There is lots of material out there written about how to maintain a healthy client relationship, but very little written on when to let go of a stubborn or uncooperative client. Of course, the first thing you want to do is try and resolve any issue that might be steering you towards terminating your client relationship. However, when your client’s demands or habits go from occasionally being difficult to interfering with you or your employee’s health and wealth, it’s time to really look and see if they are a perfect fit.

So, when exactly do you fire your client? First, let me mention that life is too short to invest your time and energy in maintaining an unhealthy client relationship. In fact, doing so may be harming your business more than you can imagine. So if you find yourself in any of the following five situations, it’s time to fire your client.

  1. If your client has unrealistic expectations

One of the ways to keep your clients happy and measure your success is by setting realistic expectations. Make sure that you are being very clear at the beginning, during and after projects and service on what the expectations are. This will help prevent this situation from happening in most cases. Now, if your client has unrealistic demands, take a moment and think about them before you promise things that you just can’t possibly deliver.

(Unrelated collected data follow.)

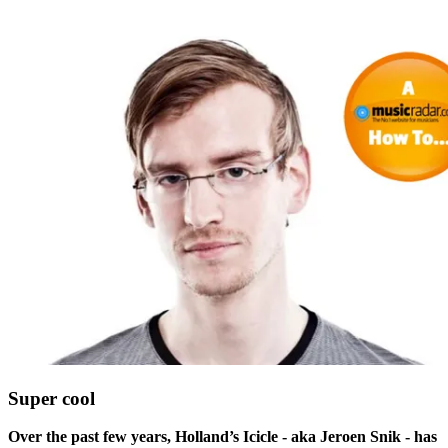
Super cool
Over the past few years, Holland’s Icicle - aka Jeroen Snik - has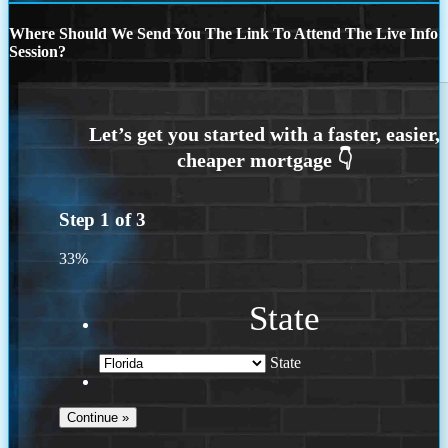
Where Should We Send You The Link To Attend The Live Info
Session?
Step
1
of
3
33%
State
State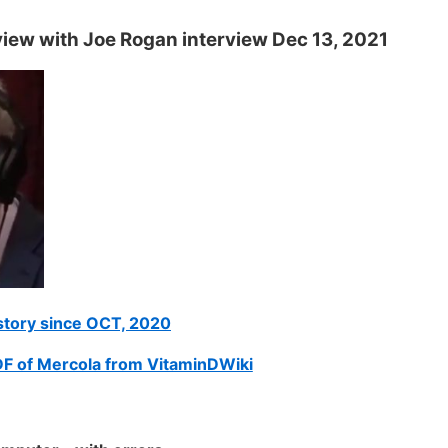
view with Joe Rogan interview Dec 13, 2021
istory since OCT, 2020
DF of Mercola from VitaminDWiki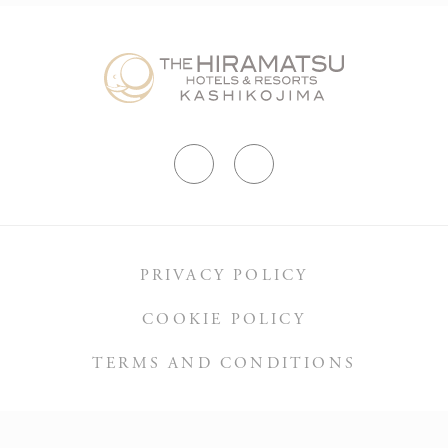
Suggested highlights: Yokoyama Viewpoint observation
deck, Isobe Daijoji Cycling Road, Anori Fishing Port,
Cape Anori (and Anori Lighthouse), Koshira Beach,
Kashikojima Bridge.
PRIVACY POLICY
COOKIE POLICY
TERMS AND CONDITIONS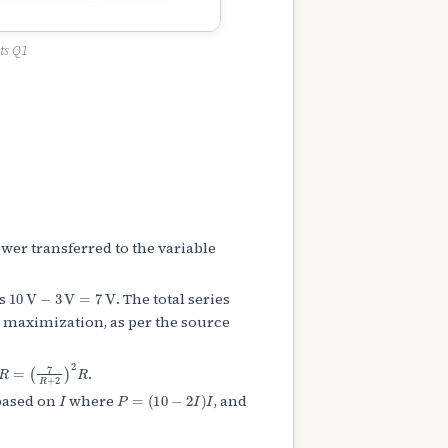
ts Q1
er transferred to the variable
10
V
−
3
V
=
7
V
is
. The total series
maximization, as per the source
=
(
7
R
+
2
)
2
R
.
I
P
=
(
10
−
2
I
)
I
based on
where
, and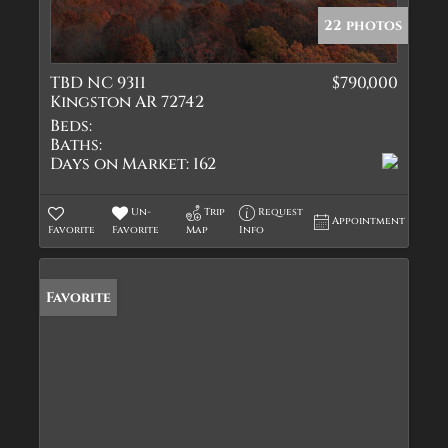
22 photos
TBD NC 9311
$790,000
Kingston AR 72742
Beds:
Baths:
Days on Market:
162
Un-
Trip
Request
Appointment
Favorite
Favorite
Map
Info
Favorite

Doing so will damage your credibility and disappoint your client when it’s time to deliver the goods and services.

So if your client tries to bully you into committing to goals that are just not possible to achieve such as unrealistic results, budget or deadlines, do not give in. In this situation, chances are you will always end up on the losing end because they will be problematic to keep.

Additionally, they will be constantly unsatisfied and will keep pressuring you to meet unrealistic demands, and will eventually drain your resources. You need to reserve your best for respectful, patient and positive clients that come your way.

  1. If your client doesn’t listen to or value your professional opinion.

This can be tricky especially if you are in a consulting business where you are paid to offer advice and strategies. Sometimes you encounter situations where you know what it takes for a certain project to be successful, but your client insists that you do it their way.

Of course, you will first try to explain to them the consequences of their methods and give them a chance to change their mind. If your professional advice hits the rock, do not accept or stick with a project that you know is destined to fail because the client is unwilling to change. Their refusal to change will only serve to associate you with a failing project, have you blamed, and it might even get you fired; if you are not the boss of course.

So if your client is not willing to take your advice and being difficult, politely decline their offer and refer them to your biggest competitor. Trust me it works; the troublesome client will keep your competitor busy as your get to work with ideal clients. 🙂


  1. Your clients are unresponsive and indecisive.

If a majority of your work is based on a milestone model where the client has to approve one section before you move to the next one, it might be difficult to make progress and meet your deadlines if they haven’t responded in a while. Failure to respond despite your efforts to get in touch with them is a clear red flag.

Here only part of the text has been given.